Bundesweiter Warntag 2020 am 10. September

25. August 2020 / Aktuell

Featured image for "Bundesweiter Warntag 2020 am 10. September"

Am Warntag 2020, dem 10. September, wird pünktlich um 11.00 Uhr erstmals seit der Wiedervereinigung ein bundesweiter Probealarm durchgeführt. Dabei kommen alle vorhandenen Warnmöglichkeiten wie Radio, Fernsehen, soziale Medien, Warn-App NINA, Sirenen, Lautsprecherwagen und digitale Werbetafeln zum Einsatz.

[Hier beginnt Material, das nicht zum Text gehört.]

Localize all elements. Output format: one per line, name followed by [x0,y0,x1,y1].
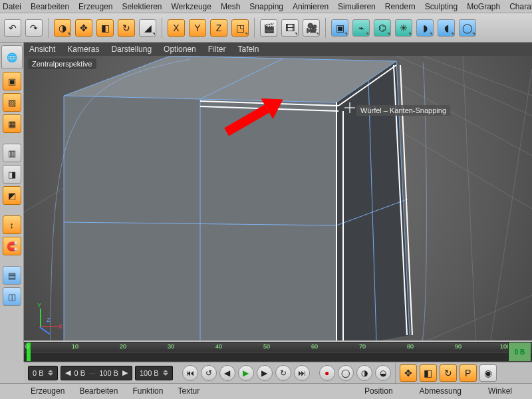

In einer Innenministerkonferenz wurde beschlossen, den bundesweiten Warntag ab dem Jahr 2020 jährlich an jedem zweiten Donnerstag im September durchzuführen. Die Akzeptanz und das Wissen um die Warnung der Bevölkerung in Notlagen erhöhen – das ist das Ziel des Warntags 2020. Die Wichtigkeit und Aktualität des Themas zeigt sich dieses Jahr mehr denn je durch die Entwicklung des Corona-Virus. Zur Warnung und Information der Bevölkerung nutzen Bund, Länder und Kommunen alle verfügbaren Kommunikationskanäle.

Das vom BBK betriebene Modulare Warnsystem und die Warn-App NINA stellen Warnungen und Informationen der zuständigen Behörden wie der Gesundheitsministerien von Bund und Ländern bereit. Bund und Länder bereiten den bundesweiten Warntag in Abstimmung mit kommunalen Vertretern gemeinsam vor. Zuständig sind auf Bundesebene das BBK und auf Landesebene die jeweiligen Innenministerien. Auf Ebene der Kommunen sind in der Regel die für den Katastrophenschutz zuständigen Behörden verantwortlich.

Wie der Warntag 2020 abläuft

Pünktlich um 11 Uhr werden am Warntag 2020, dem 10. September, zeitgleich in allen 16 Bundesländern in den Landkreisen und in den Kommunen mit einem Probealarm Warnmittel wie Sirenen und Lautsprecherwagen ausgelöst. Zudem wird mit der Warn-App NINA (Notfall-Informations- und Nachrichten-App des Bundes) eine Probewarnmeldung versendet. Mit jeder Warnung erhalten Sie Empfehlungen, was Sie zu Ihrem Schutz tun können oder wo Sie weitere Informationen erhalten.

Warn-App NINA

Die Abkürzung NINA steht für „Notfall-Informations- und Nachrichten-App“, eine Warn-App für Smartphones (Android und iOS), die vom Bundesamt für Bevölkerungsschutz entwickelt und 2015 auf der INTERSCHUTZ in Hannover erstmals präsentiert wurde. Die App informiert Nutzerinnen und Nutzer per Push-Nachricht über Gefahren wie Naturgefahren, gefährliche Wetterlagen, Stromausfälle, aber auch Verkehrsstörungen oder Unfälle in Chemiebetrieben. Die App steht kostenlos zur Verfügung.